← Glossary

XLIFF

XML Localisation Interchange File Format: an XML-based standard for packaging localizable content for exchange between authoring tools, translation management systems, CAT tools, and QA systems.

The honest version

XLIFF is the lingua franca of the professional localization toolchain. When a content management system exports text for translation, and the TM needs to import it, and the CAT tool needs to display it, and the QA tool needs to validate it, XLIFF is typically the format that makes this pipeline possible without custom integration for each pair.

The format wraps source segments, their translations, and substantial metadata in XML. A basic XLIFF file contains source strings and empty target fields; a processed XLIFF file contains source, target, match metadata, translator annotations, and state indicators. The state attribute tracks where a segment is in the workflow: new, translated, reviewed, final. These states are how a TMS knows which segments still need work.

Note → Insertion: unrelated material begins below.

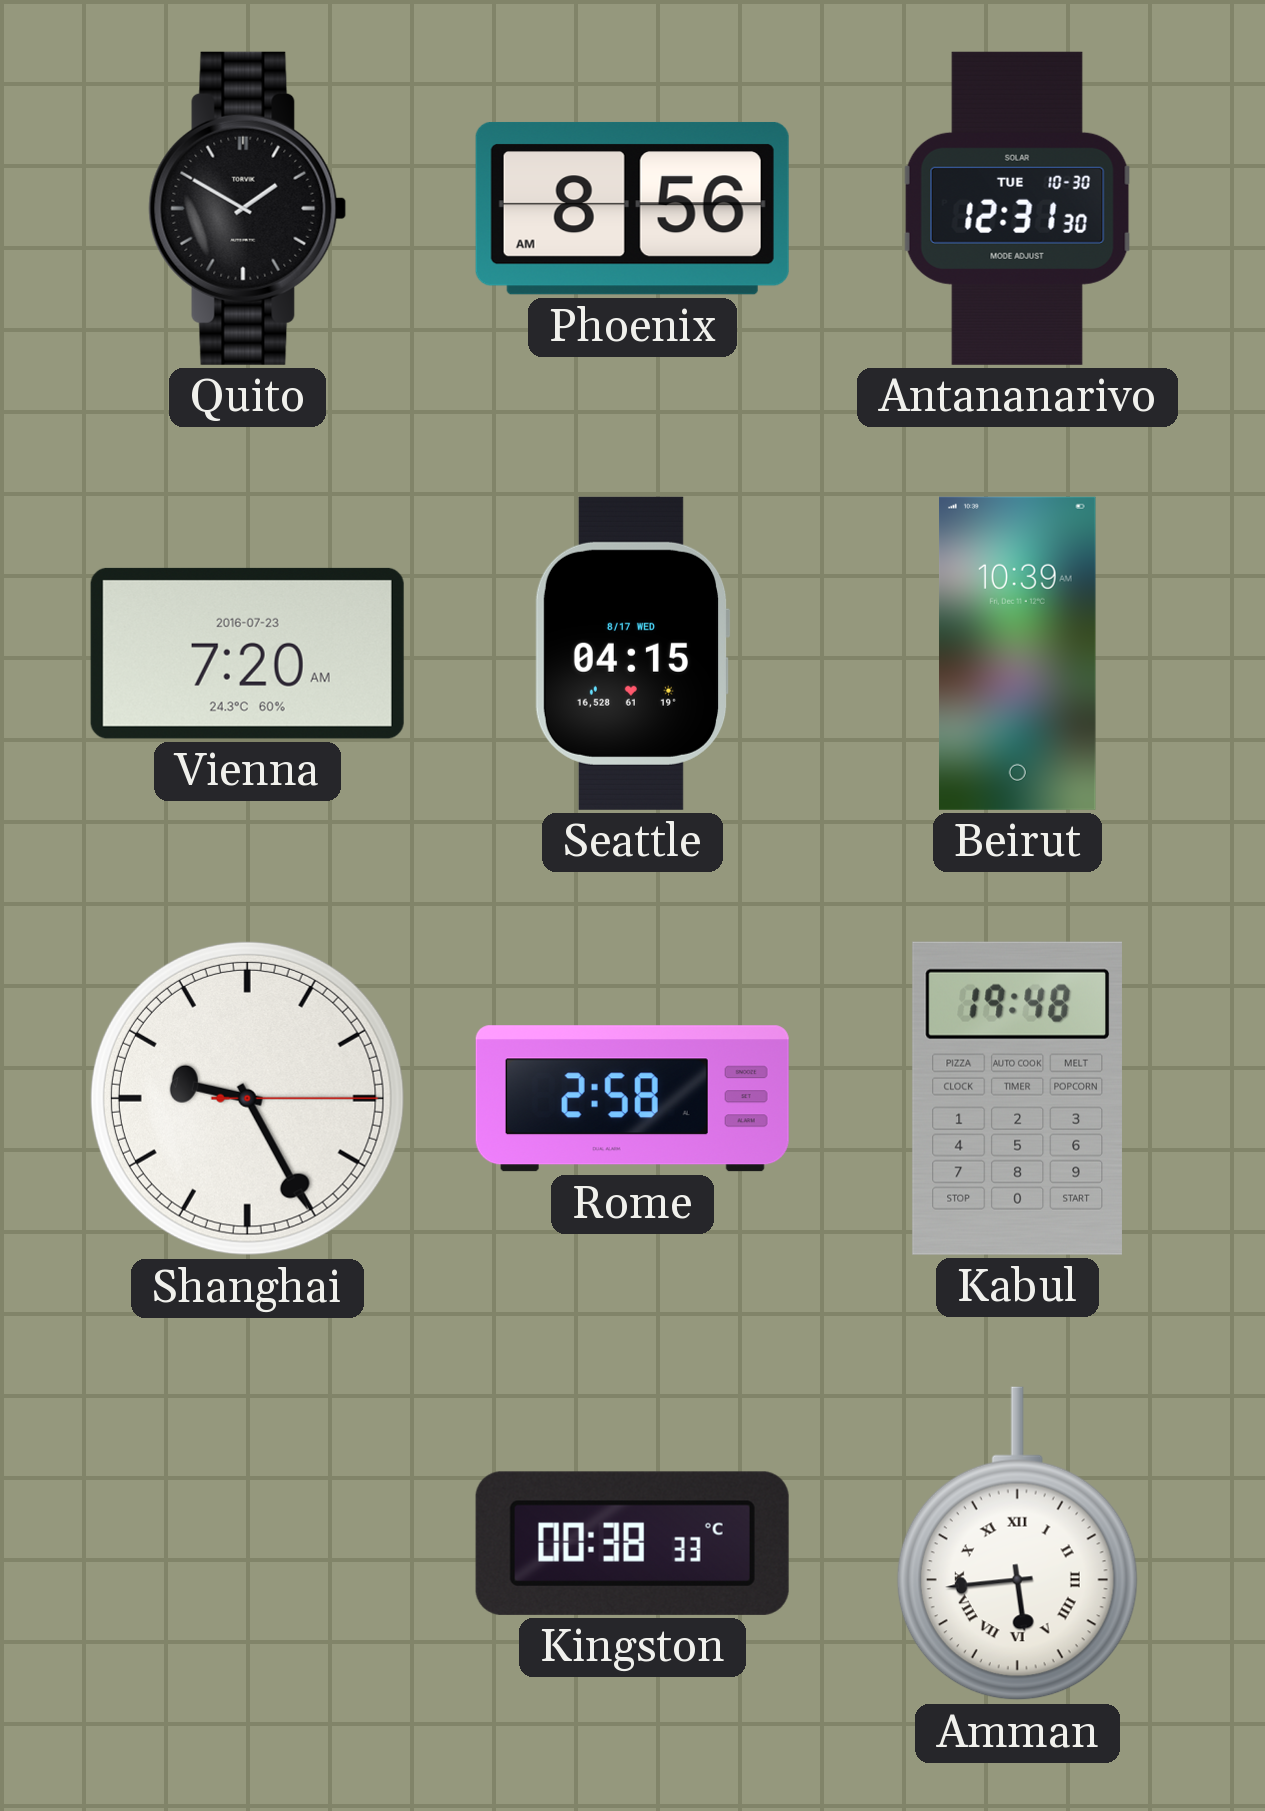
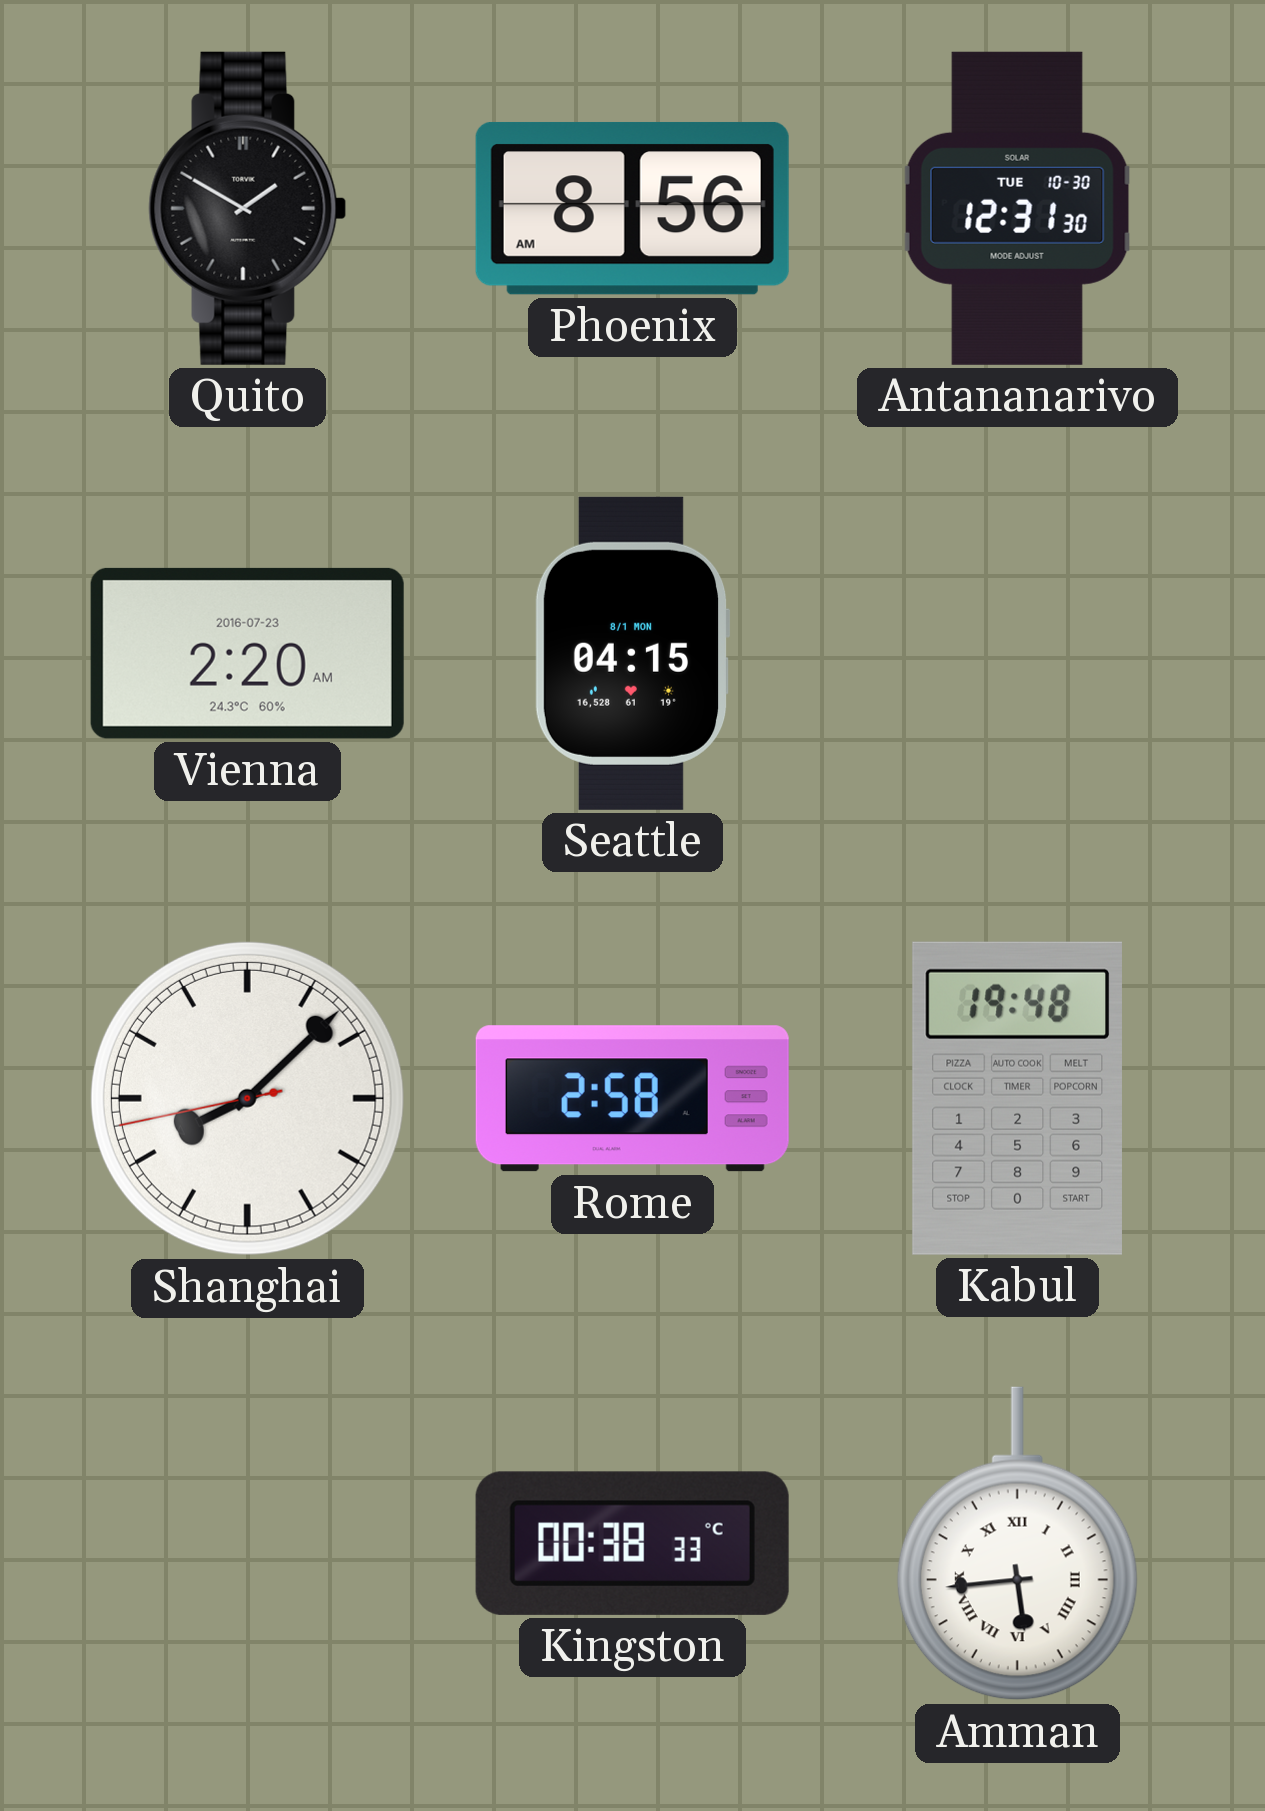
Vienna: 7:20 -> 2:20
Seattle date: 8/17 WED -> 8/1 MON
Beirut: 10:39 -> none
Shanghai: 9:25 -> 8:07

There are two versions that matter: XLIFF 1.2 (2008) and XLIFF 2.0 (2014). They are not backward compatible.

Why it matters for translation

XLIFF carries more than text. It carries workflow state, match metadata, inline tag structure, and authority: the declaration that this content has been through a review process and the result is recorded here.

For any organization running professional localization at volume, XLIFF (or a format that maps to it) is not optional. It is the mechanism by which content moves through a multi-step workflow (extraction, pre-translation, TM matching, human translation, review, QA, delivery) without losing its history or structure. A system that cannot import and export XLIFF cannot participate in the standard localization toolchain without custom connectors.

XLIFF also preserves inline formatting. Source strings in software often contain HTML tags, placeholders, and structural markers. XLIFF represents these as inline codes (<ph>, <it>, <bpt>, <ept>) that CAT tools display as locked, untranslatable elements: visible to the translator for placement context, but not editable as text. This is the mechanism that prevents translators from accidentally modifying formatting markup.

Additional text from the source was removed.